In 2015, only Seplat Petroleum Development Company Plc and Transcorp Hotels Plc had IPOs and while Seplat’s, a global IPO, was 100 per cent successful, Transcorp Hotels recorded only 50 per cent subscription.
In 2007 and 2008,
IPOs were common before the market witnessed a downturn and companies shunned the capital raising strategy, embracing mostly rights issues and bonds.
Analysts said that the overall weak macroeconomic scenario, sustained negative market sentiments in the past few years, coupled with tensed socio-political space, have not encouraged successful primary market activities.
It is also on record that some planned IPOs have remained on hold due to the prevailing negative market sentiments, driven by growing uncertainties on the back of falling oil price and other macro-economic challenges.
Investors, in an interview with The Guardian, maintained that the market is in dire need of liquidity.

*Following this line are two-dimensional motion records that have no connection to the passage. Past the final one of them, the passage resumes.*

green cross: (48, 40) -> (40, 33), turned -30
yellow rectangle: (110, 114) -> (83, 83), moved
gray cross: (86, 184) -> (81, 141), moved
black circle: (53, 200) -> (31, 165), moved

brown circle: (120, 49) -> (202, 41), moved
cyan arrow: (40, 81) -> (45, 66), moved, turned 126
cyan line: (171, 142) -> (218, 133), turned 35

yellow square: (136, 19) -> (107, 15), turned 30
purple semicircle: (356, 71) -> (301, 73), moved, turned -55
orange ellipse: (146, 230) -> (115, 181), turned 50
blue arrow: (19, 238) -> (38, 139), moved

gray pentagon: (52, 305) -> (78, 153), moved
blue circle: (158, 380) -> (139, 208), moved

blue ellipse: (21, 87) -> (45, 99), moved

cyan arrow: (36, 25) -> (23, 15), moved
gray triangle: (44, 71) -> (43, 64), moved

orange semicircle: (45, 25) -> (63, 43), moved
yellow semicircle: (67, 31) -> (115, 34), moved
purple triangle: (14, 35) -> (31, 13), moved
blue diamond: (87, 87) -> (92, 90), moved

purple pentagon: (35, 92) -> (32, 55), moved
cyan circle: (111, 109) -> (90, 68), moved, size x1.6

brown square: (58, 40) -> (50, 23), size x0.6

An investment analyst, Johnson Chukwu, argued that several reasons entice companies to list on the Exchange, including the expectations that the market will appropriately buy them and place a premium to the intrinsic worth as a lure for investors to trade on the equities.

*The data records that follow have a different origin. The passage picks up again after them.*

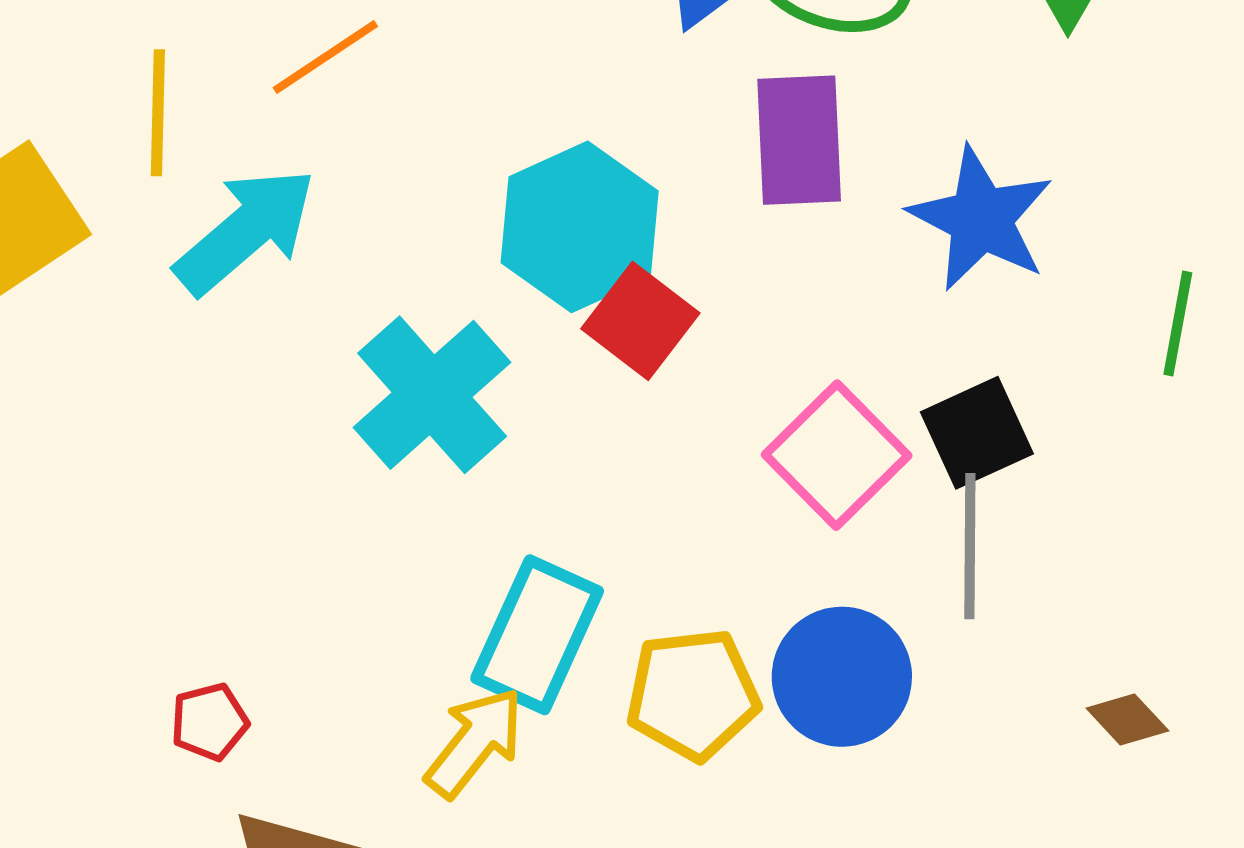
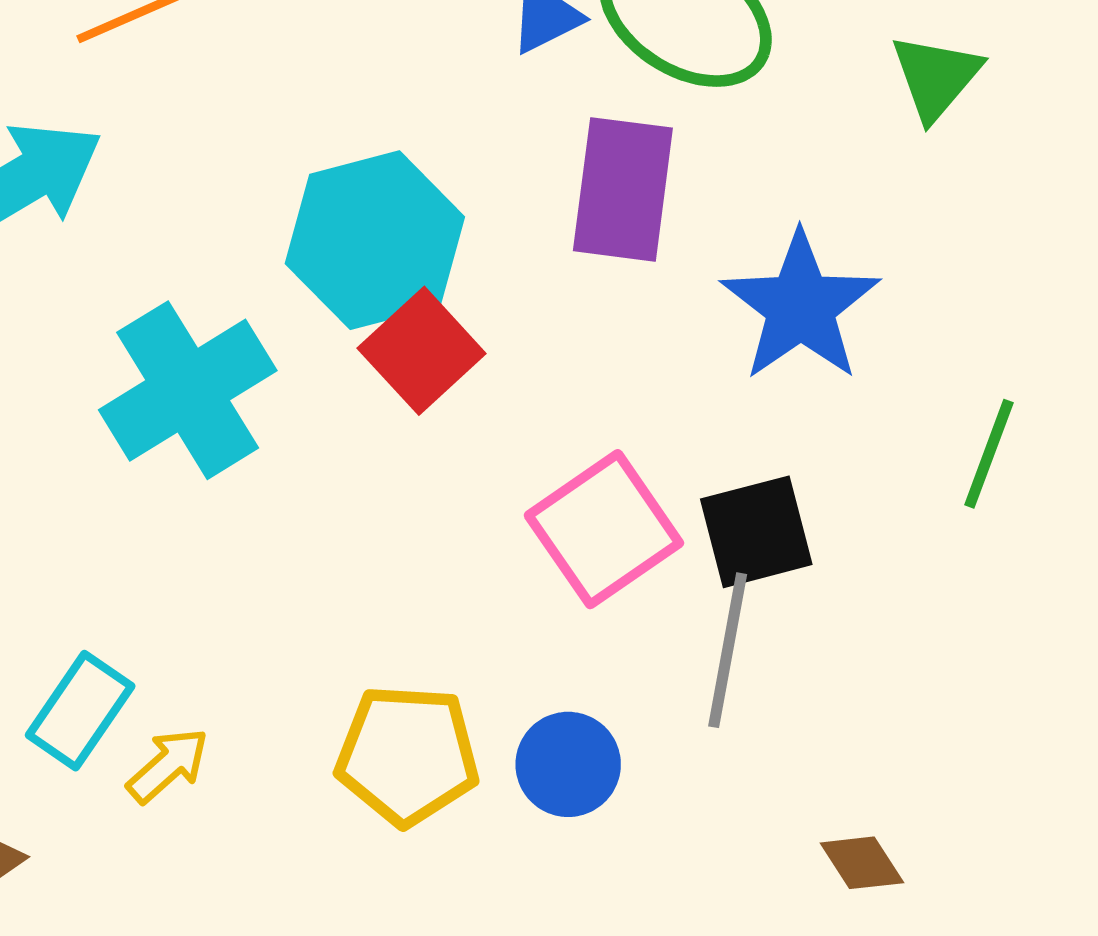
cyan rectangle: (537, 635) -> (80, 711), moved, size x0.7
blue circle: (842, 677) -> (568, 764), size x0.7
yellow arrow: (475, 742) -> (168, 765), size x0.7

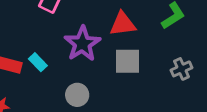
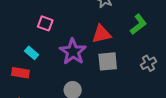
cyan rectangle: (38, 62) -> (32, 53), moved

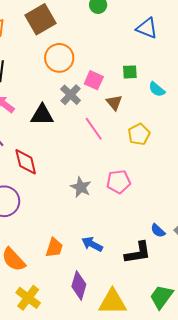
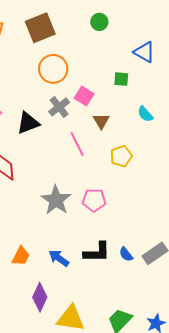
green square: (130, 72) -> (121, 79), moved
black triangle: (42, 115) -> (28, 123), turned -30
gray star: (81, 187) -> (56, 200), size x1.4
black L-shape: (138, 253) -> (97, 252), moved

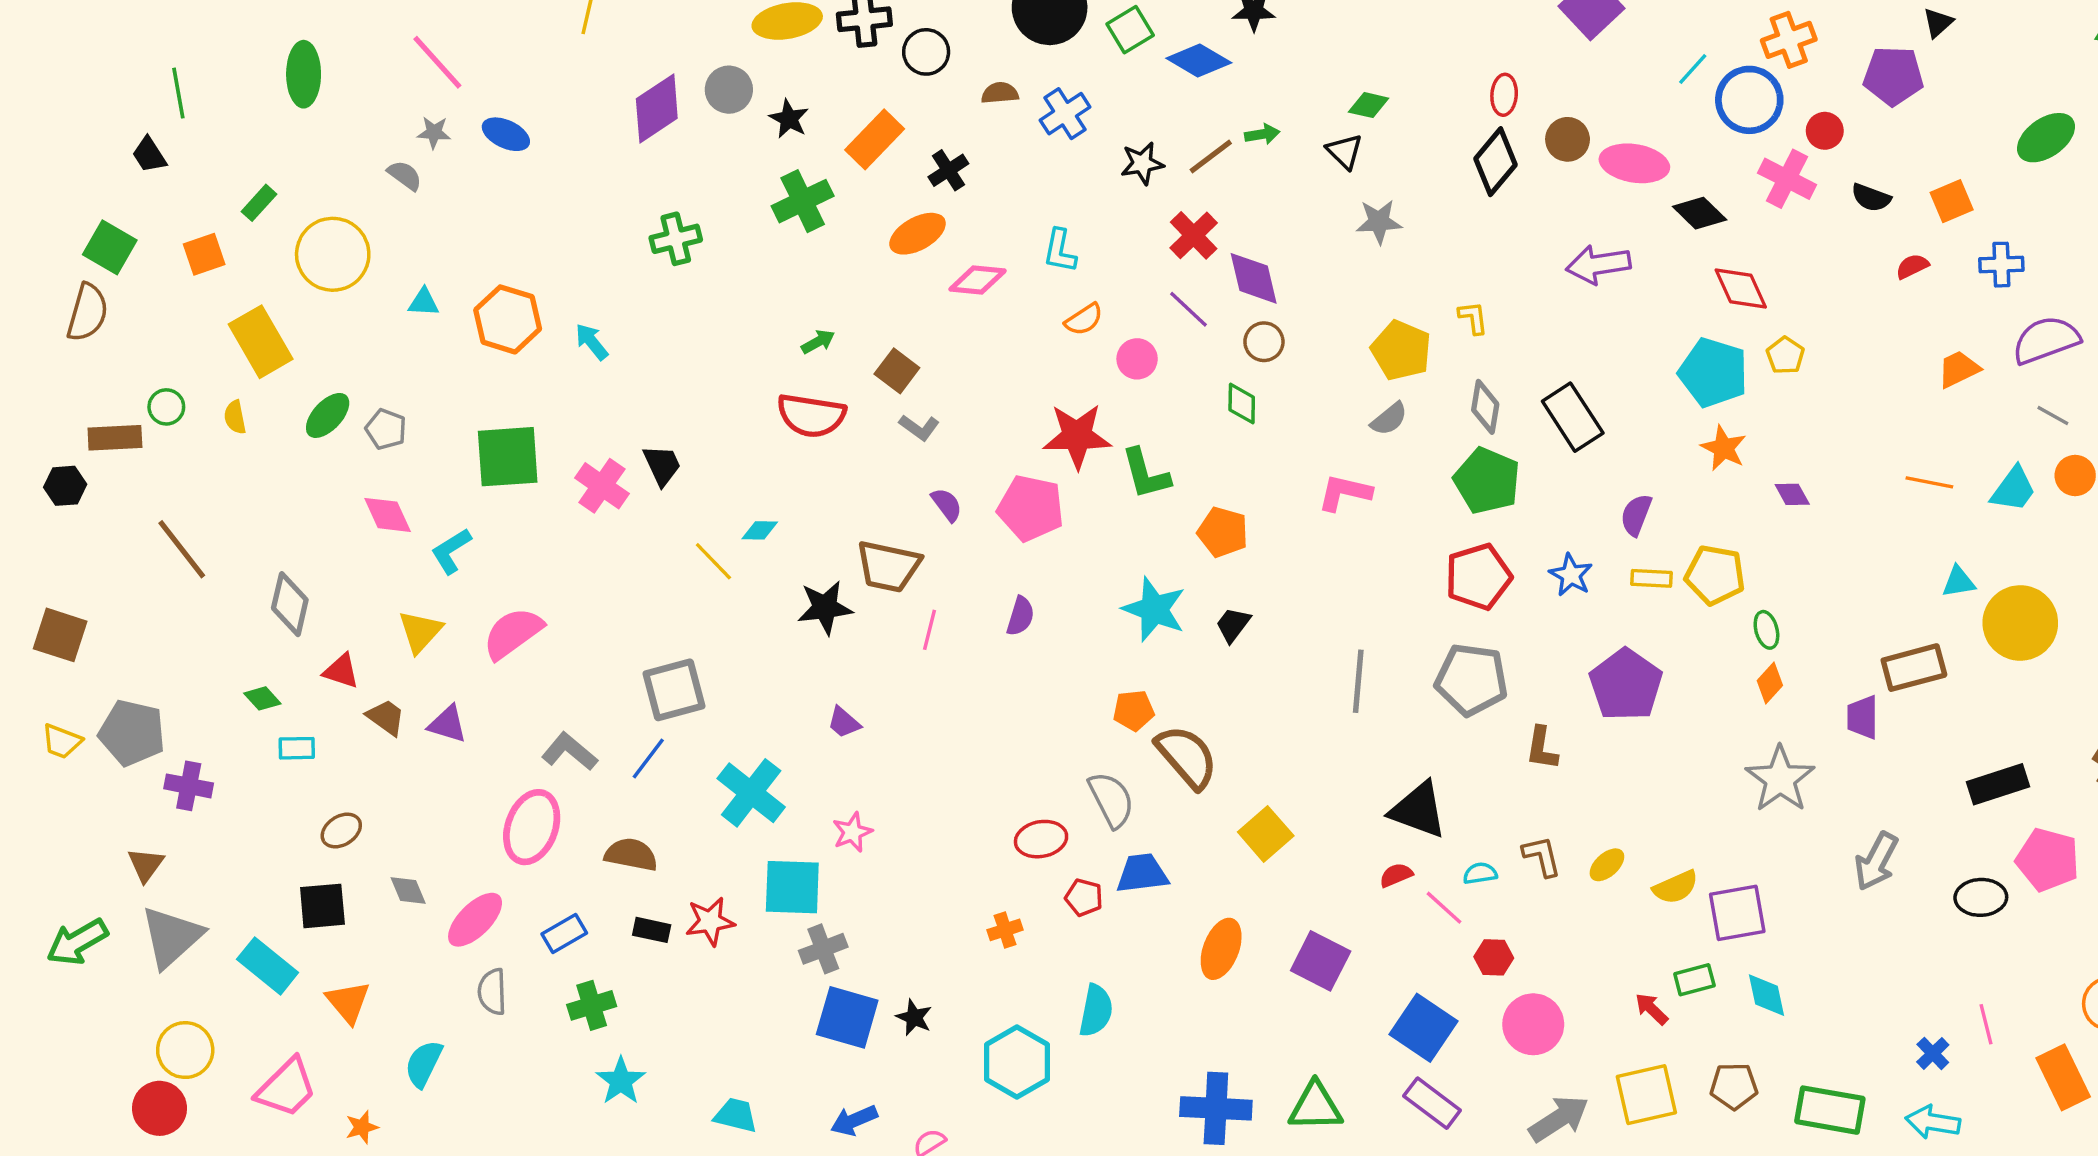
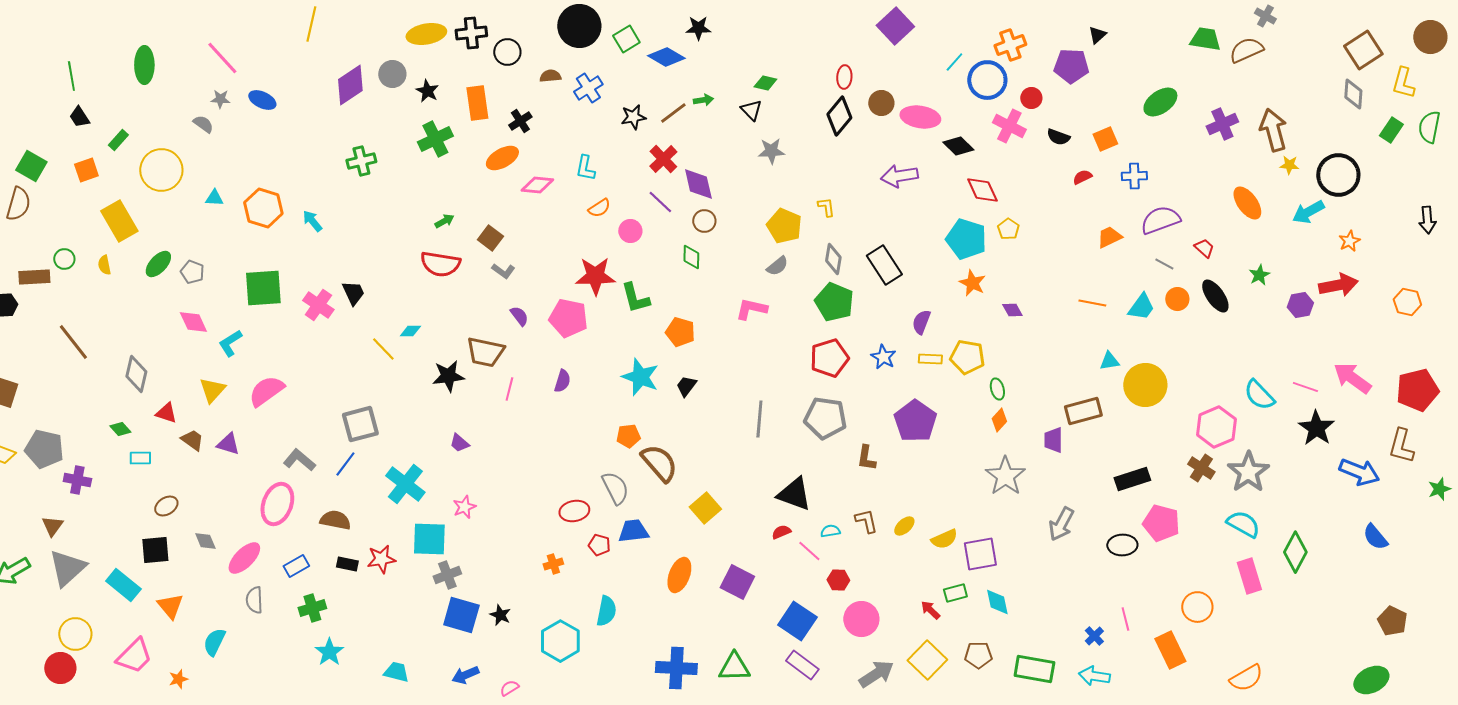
orange rectangle: (875, 139) -> (477, 103), turned -52
black trapezoid: (149, 155) -> (79, 117), moved
yellow square: (1646, 1095) -> (927, 660), turned -33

“Again, there should be liquidity in the equities market so that people can actually buy and trade their shares.
Lastly, that the listing will give them better access to credit.

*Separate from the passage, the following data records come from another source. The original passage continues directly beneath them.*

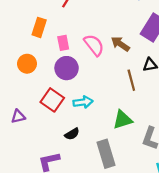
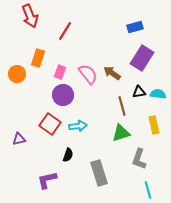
pink rectangle: (63, 43) -> (60, 72), turned 32
orange circle: (27, 64) -> (17, 74), moved
green triangle: (123, 120) -> (121, 133), moved
black semicircle: (72, 134) -> (68, 155), turned -40

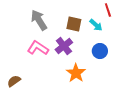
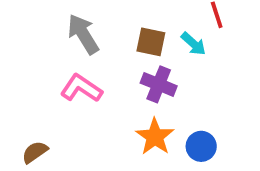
purple cross: (64, 46) -> (159, 84), moved, turned -30
blue circle: (100, 51) -> (201, 146), moved

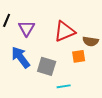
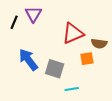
purple triangle: (27, 28) -> (33, 14), moved

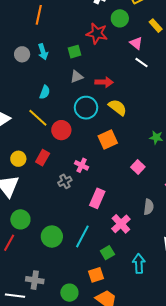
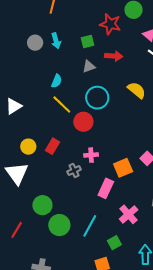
red arrow: (104, 82) -> (114, 56), moved
yellow semicircle: (118, 107) -> (137, 90), moved
yellow line: (38, 118) -> (62, 105), moved
red circle: (61, 130) -> (83, 122), moved
orange square: (108, 140) -> (123, 168), moved
pink cross: (82, 165) -> (91, 155), turned -32
green circle: (20, 219) -> (42, 205), moved

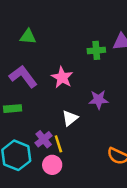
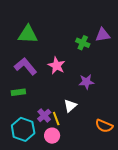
green triangle: (28, 37) -> (28, 34), size x1.5
green cross: (96, 50) -> (83, 43), turned 32
white triangle: (70, 118) -> (70, 106), moved

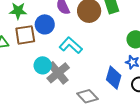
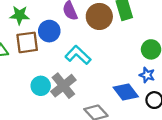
cyan circle: (43, 65) -> (41, 86), moved
blue diamond: (114, 78) -> (126, 92), turned -55

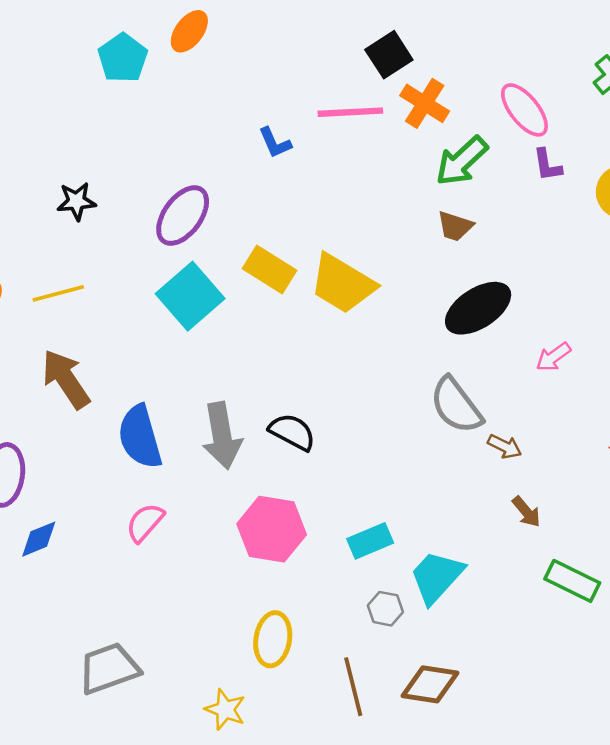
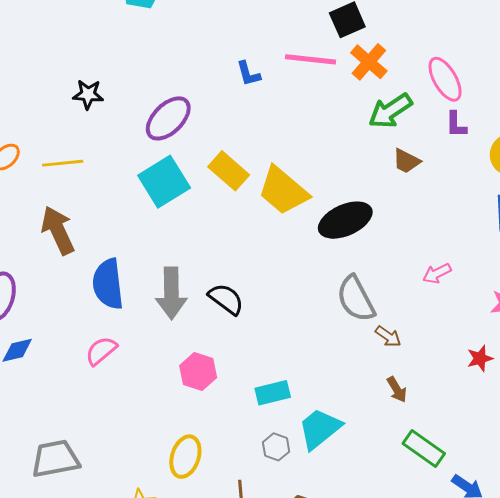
brown trapezoid: (455, 226) -> (406, 161), moved
black ellipse: (478, 308) -> (345, 220), moved
pink hexagon: (272, 529) -> (198, 372), size x0.7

“Unfortunately, in a bearish and dampened equities market, these factors are not present. Until there is a significant recovery in the secondary market, one should not expect a re-launch in IPO.
“The economy is weak and the market pricing reflects earnings’ capacity of companies, which now has been weakened by inflationary period the economy had witnessed.”
He attributed the weak economy to hostile and inconsistent macro-economic policy and regulatory environments and lack of transparency in economic management.
The Publicity Secretary of the Independence Shareholders Association of Nigeria, Moses Igbrude, said to revive the IPO segment of the capital market, the regulators must make concerted efforts to ensure that the market is attractive to “would- be companies.”
“The benefits of being a public quoted company must be clear and concise, but presently, such incentives are not there and that is why many companies have delisted and more are planning to delist.
“Again Federal Government must compel or ask companies like SAHCOL and the likes, where government still have shares, to be listed on the market. They should also ask or encourage the telecommunications companies and other multinationals to list on the market by giving them some incentives.
“The regulators should be more flexible in their listing requirements, while policy makers should know the importance of the capital market and how the market can be repositioned to grow the economy.”
An independent investor, Amaechi Egbo, explained that government should make listing in the nation’s bourse less stringent and consider abolishing withholding tax on dividends.
According to him, there was need for government to also provide more incentives to companies that are listed on the stock exchange.
He argued that this may mean some loss of revenue to the government at the initial stage, but however, maintained that the actual benefits to the company will more than compensate for any previous losses.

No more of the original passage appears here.